とはいえ、実際に今日、今、この時、初めて、こんな行動に出てしまったのだ。それだけは誓って言うことができる。
ただ、彼女達が異世界の存在であると信じてもらいたかった。そんな一心で、ついつい行動に出てしまったのだ。
「でもま、これでニーニャちゃんがエルフって信憑性も高くなったわね。明日レフィアちゃんにも角見せてもらうわ」
汚名をかぶって受け取った報酬は、ニーニャ達が異世界の住人である。と春奈に少しだけ信じてもらえたことだった。

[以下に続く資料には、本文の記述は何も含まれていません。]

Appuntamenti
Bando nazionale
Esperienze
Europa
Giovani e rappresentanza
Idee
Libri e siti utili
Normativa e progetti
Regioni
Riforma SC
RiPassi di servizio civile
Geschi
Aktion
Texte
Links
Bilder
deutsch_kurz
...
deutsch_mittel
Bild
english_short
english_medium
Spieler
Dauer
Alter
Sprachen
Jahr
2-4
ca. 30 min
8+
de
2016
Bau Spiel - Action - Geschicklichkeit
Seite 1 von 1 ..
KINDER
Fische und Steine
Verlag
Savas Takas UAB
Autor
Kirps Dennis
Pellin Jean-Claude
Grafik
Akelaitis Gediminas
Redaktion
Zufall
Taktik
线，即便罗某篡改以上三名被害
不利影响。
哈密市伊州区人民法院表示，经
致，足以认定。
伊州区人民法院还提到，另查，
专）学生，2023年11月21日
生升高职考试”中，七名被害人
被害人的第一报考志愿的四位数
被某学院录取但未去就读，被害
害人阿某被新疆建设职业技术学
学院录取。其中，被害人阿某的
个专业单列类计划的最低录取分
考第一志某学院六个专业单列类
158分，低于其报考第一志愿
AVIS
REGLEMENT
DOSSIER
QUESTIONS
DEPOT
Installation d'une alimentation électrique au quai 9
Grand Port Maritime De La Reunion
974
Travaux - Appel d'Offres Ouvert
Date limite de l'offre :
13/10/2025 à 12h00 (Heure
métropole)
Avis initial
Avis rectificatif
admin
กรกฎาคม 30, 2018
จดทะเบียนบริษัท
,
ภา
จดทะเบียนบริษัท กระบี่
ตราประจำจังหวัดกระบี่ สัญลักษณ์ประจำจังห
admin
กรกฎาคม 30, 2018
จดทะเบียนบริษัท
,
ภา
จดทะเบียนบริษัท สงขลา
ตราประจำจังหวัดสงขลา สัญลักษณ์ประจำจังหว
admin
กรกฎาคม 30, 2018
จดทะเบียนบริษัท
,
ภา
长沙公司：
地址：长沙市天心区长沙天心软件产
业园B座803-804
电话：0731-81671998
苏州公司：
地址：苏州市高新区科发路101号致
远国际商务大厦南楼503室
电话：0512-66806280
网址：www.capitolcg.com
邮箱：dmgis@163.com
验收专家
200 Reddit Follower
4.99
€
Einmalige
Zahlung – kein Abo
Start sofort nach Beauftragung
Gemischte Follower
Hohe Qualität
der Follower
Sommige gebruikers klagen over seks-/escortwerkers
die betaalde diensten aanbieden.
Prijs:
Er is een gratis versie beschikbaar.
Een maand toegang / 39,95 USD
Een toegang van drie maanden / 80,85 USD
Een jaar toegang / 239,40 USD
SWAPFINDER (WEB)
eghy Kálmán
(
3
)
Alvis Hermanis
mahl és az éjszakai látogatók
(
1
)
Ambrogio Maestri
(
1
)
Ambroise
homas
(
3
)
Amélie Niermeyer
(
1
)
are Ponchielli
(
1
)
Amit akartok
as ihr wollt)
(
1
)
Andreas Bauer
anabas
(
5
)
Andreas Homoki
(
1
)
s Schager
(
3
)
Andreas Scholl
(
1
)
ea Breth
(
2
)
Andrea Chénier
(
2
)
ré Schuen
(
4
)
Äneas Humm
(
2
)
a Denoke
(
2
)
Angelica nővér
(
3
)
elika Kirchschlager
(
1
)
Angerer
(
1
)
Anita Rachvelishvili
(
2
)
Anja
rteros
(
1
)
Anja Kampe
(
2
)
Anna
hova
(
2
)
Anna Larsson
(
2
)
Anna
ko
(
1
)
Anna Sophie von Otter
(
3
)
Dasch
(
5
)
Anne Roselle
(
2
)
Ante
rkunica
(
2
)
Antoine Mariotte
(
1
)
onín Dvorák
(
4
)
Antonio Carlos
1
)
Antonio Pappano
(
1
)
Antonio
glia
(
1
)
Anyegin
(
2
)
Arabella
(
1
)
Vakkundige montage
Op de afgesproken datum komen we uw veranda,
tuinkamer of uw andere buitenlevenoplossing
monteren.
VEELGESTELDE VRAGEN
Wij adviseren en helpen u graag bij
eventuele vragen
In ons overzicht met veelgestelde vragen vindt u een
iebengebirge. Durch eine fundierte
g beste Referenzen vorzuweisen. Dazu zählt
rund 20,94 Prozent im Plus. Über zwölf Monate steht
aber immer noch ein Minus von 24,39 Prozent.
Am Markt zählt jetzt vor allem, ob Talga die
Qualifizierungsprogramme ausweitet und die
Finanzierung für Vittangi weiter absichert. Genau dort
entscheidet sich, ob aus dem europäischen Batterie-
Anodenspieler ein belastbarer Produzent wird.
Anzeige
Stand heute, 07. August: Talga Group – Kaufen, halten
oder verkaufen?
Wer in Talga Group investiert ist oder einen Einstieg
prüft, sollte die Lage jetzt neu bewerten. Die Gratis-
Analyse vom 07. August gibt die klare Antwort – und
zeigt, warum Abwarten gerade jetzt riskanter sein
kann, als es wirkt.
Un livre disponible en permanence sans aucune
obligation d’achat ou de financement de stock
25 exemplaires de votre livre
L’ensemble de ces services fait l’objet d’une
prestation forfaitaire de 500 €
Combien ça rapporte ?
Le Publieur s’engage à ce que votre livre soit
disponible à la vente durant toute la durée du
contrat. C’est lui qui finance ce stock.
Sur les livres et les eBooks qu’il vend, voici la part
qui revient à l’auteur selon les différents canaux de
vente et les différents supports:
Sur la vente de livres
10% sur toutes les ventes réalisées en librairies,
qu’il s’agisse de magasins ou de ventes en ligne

汚名をかぶって得た報酬としては、十分すぎる報酬だった。
ただ、明人の中には一つの不安が生まれた。ニーニャ達が異世界の住人であると証明するために、本来やってはならない行動を取ってしまったということ。
しかも、考えるまでもなく、自然と体が動いていたというところが一番の問題だ。
異世界が好きすぎるゆえの行動だとしても、今後同じような行動を考えなく取ってしまう可能性があると考えると。
「はぁ、僕は僕自身に不安が一杯だよ」
天井を仰ぎながら明人はつぶやいた。